Les Origines du Vol Vertical : Le Flyboard Eau et la Naissance d'un Inventeur
Le chemin de Franky Zapata vers la conquête des airs est profondément ancré dans une passion précoce pour la vitesse et la performance. Fils d'un entrepreneur des travaux publics et d'une coiffeuse, il commence le jet ski en 1994, à l'âge de seize ans. Atteint de dyslexie et daltonien, il quitte l'école à 16 ans, mais cela ne l'empêche pas de forger une carrière sportive impressionnante. Il obtient son premier titre de champion de France en 1996, son premier titre européen en 1999 et son premier titre mondial en 2007. Il sera d'ailleurs plusieurs fois Champion du monde de F1 RUN, démontrant une maîtrise exceptionnelle des engins nautiques.
C'est fort de cette expérience et de cette soif d'innovation qu'il lance, en 2011, le Flyboard. Le Flyboard Eau est un accessoire relié à une motomarine par un tube qui lui apporte une hydro-propulsion, permettant d'évoluer dans l'air au-dessus d'un plan d'eau et même sous l'eau. Il peut être considéré comme une sorte de jetpack nautique. Le pilote se tient debout sur une plate-forme reliée par un long tuyau souple à l'embarcation, ses pieds étant fixés par une paire de bottes à la manière des snowboards. Cette petite plateforme permet de voler avec la pression de l'eau propulsée par un jet-ski. L'ingéniosité de l'invention est rapidement remarquée, et en 2013, Franky Zapata participe à l'émission La France a un incroyable talent sur M6 avec son Flyboard, qu'il dirige au-dessus d'une piscine extérieure. Après avoir été qualifié à l'unanimité par le jury lors des auditions en août, il est choisi par le public lors de la troisième demi-finale pour être finaliste, révélant au grand public cette sensation de voler sur l'eau.
Aujourd'hui, seul le Flyboard Eau est commercialisé. La version grand public du Flyboard est déjà possible de la tester, à l'achat ou à la location. Cette machine, composée d’une plateforme où sont fixés les pieds du pilote et d’un tuyau souple projetant de l’eau sous haute pression, permet de réaliser des figures jusqu’à 15 mètres de hauteur. À Marseille, Étretat, La Rochelle ou encore Arcachon, la grande majorité des bases nautiques proposent cet équipement à la location. Les tarifs sont compris entre 60 et 130 euros, selon la durée souhaitée, qui varie entre 20 minutes et une heure. Ce prix comprend généralement le prêt de l’équipement, d’une combinaison et d’un casque. Selon les loueurs, les enfants de plus de 7 ans avec une autorisation parentale peuvent être acceptés pour pratiquer l’activité.
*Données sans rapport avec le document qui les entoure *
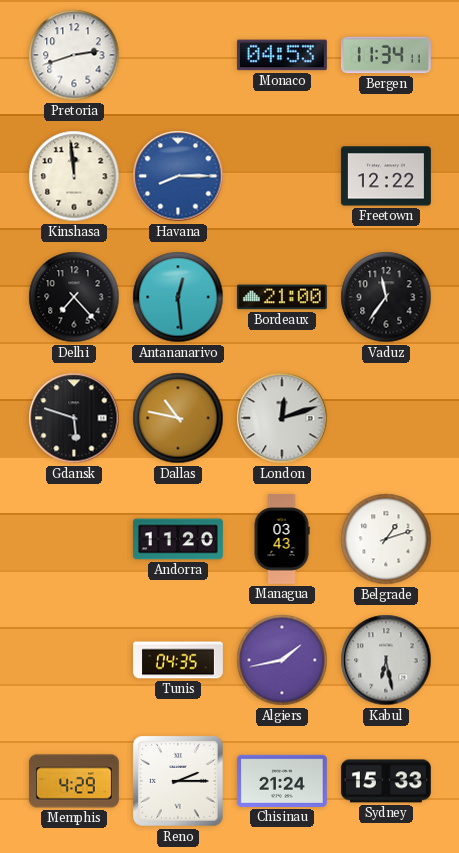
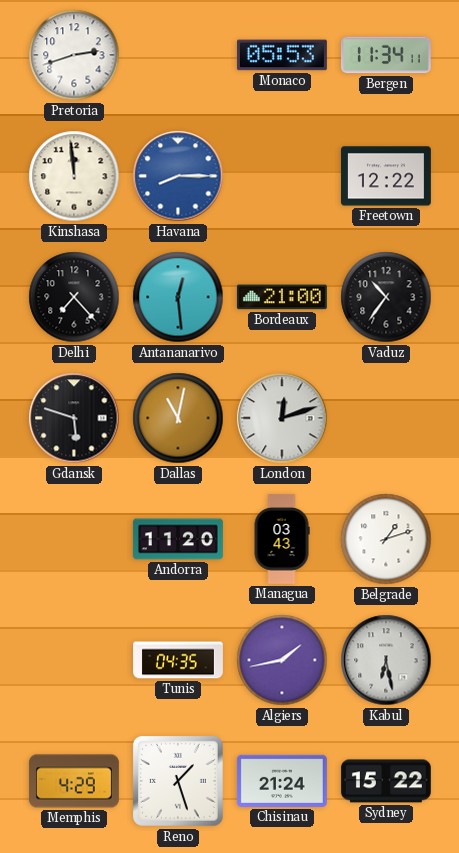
Monaco: 04:53 -> 05:53
Vaduz: 11:36 -> 10:36
Dallas: 10:47 -> 11:02
Reno: 2:15 -> 1:27
Sydney: 15:33 -> 15:22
Pour les plus convaincus, il est également possible d’acheter directement un Flyboard auprès de revendeurs spécialisés, et pour l’appareil complet, il faut compter environ 4 200 euros hors taxe. Cependant, malgré les récents exploits du pilote marseillais et l'exposition médiatique, il n’y a pas eu d’effet Zapata sur les réservations de ce sport de glisse. Si un regain d’intérêt s'est fait sentir au moment de sa tentative de traversée de la Manche avec une multiplication des recherches sur ce type de glisse, cela ne s’est pas converti en réservations significatives, selon les professionnels du secteur.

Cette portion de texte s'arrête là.